En 2009, le Ministère de la Diaspora n’a pas su produire de plan de partenariat stratégique ni de feuille de route globale guidant les relations Arménie-Diaspora. À la place, des réjouissances de type Komsomol soviétiques associées à des remises de prix et cérémonies à rallonge ont causé – ou plus exactement ont délibérément provoqué — une marginalisation des relations entre Arménie et Diaspora. Il est tout à fait évident qu’une des fonctions du Ministère de la Diaspora était de garder les Arméniens de la diaspora à l’écart de toute implication forte et efficace dans les affaires extérieures ou intérieures d’Arménie. Pourtant, une telle présence effective était d’une importance vitale pour limiter les désastres politiques en Arménie et exercer une influence positive en politique internationale en faveur de la mère-patrie.
Doit-on attendre la moindre avancée lors des 6e rencontres Arménie-Diaspora des 18-19 septembre 2017 ? Non, sans le moindre doute. Les 5 derniers forums ont montré qu’en toute logique de tels rassemblements sont plutôt conçus comme des voyages organisés pour touristes de la diaspora désireux de profiter de la douceur automnale en Arménie. Les participants ne sont guère soucieux de promouvoir l’élaboration de politiques de développement des relations Arménie-Diaspora à court ou long terme ni de défendre la sécurité de l’Arménie en particulier et des relations Arménie-Diaspora en général.
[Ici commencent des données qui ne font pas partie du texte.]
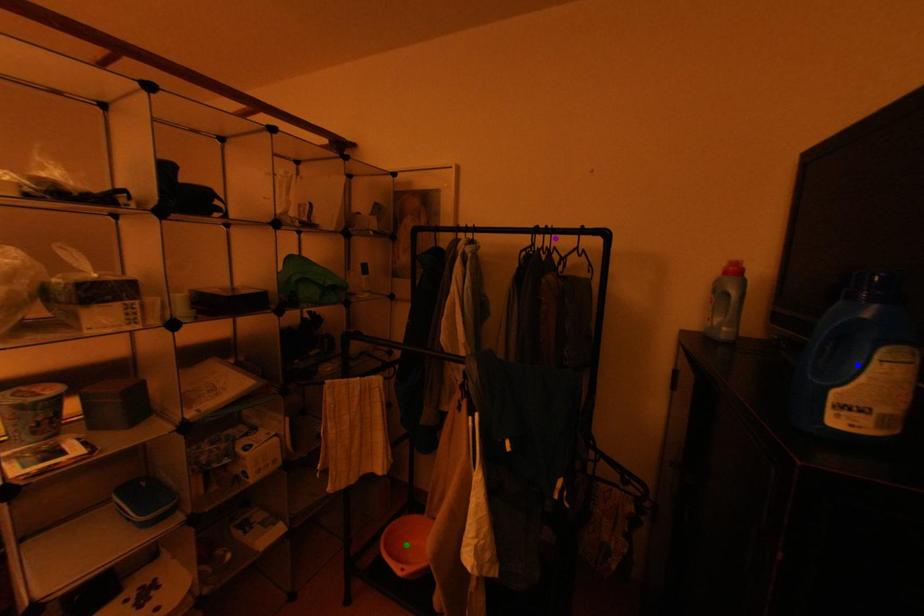 Order these from nearest to farthest:
purple point
green point
blue point

green point < purple point < blue point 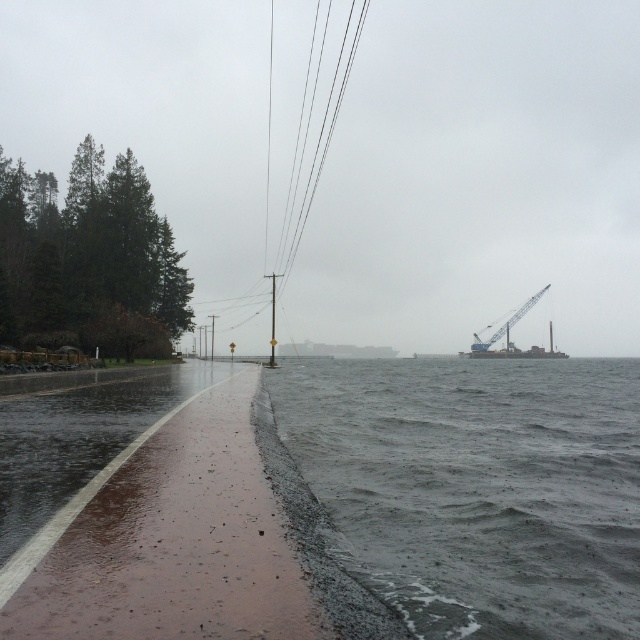 Measure the distance from black wire at center to metallic blue crane at right.

They are 83.97 meters apart.

Measure the distance between black wire at center and camera.

black wire at center is 66.72 meters away from camera.

Between point (276, 260) and point (481, 344), which one is positioned in front?

Point (481, 344)

Identify the location of black wire at center. [x=317, y=129].

What do you see at coordinates (476, 486) in the screenshot?
I see `dark gray water at lower right` at bounding box center [476, 486].

Where is `dark gray water at lower right`? dark gray water at lower right is located at coordinates (476, 486).

Between dark gray water at lower right and black wire at center, which one is positioned lower?

Positioned lower is dark gray water at lower right.

Is dark gray water at lower right shorter than black wire at center?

Le congrès Arménie-Diaspora n’apportera guère de progrès dans ces relations stratégiquement cruciales quoique négligées et sous-estimées. Des deux côtés, on se gardera bien d’ouvrir tout débat intellectuel oral où apparaîtrait quelque critique des dangereuses faillites de l’Arménie et des communautés diasporiques. Un tel consensus est une stratégie orchestrée de longue date entre les parties, qui préfèrent la rhétorique patriotique et les slogans faciles à une discussion ouverte et posée. Le document préparatoire diffusé il y a un an pour monter le Comité arménien est dépassé, ne reflétant pas les difficultés actuelles de la crise des relations Arménie-Diaspora et ne suggérant rien pour les surmonter.
Il est attristant de constater qu’après avoir subi d’énormes souffrances et pertes humaines, le bouleversement de millions de destinées et l’émigration massive d’Arménie, nous voilà devant de nouveaux périls et défis à surmonter face auxquels nous montrons une totale impréparation.
Mesdames, messieurs, nous traversons une crise profonde. Cette crise politique, religieuse et intellectuelle au niveau des élites pourrait avoir des conséquences désastreuses dans un proche avenir si nous ne parvenons pas à la comprendre et à encourager une nouvelle génération de décideurs à s’engager dans la mise en œuvre de politiques de renforcement du monde arménien. Cette nouvelle génération de décideurs n’est plus celle endoctrinée par la haine politique pour servir des intérêts à courte vue, ni des clones apparatchiks de type soviétique calibrés pour reproduire les vieux modes de pensée.
Il est grand temps, 1400 ans après Khorenatsi, de cesser de nous plaindre de notre faiblesse et notre vulnérabilité et de prendre de vraies mesures pour lutter contre l’effondrement du monde arménien.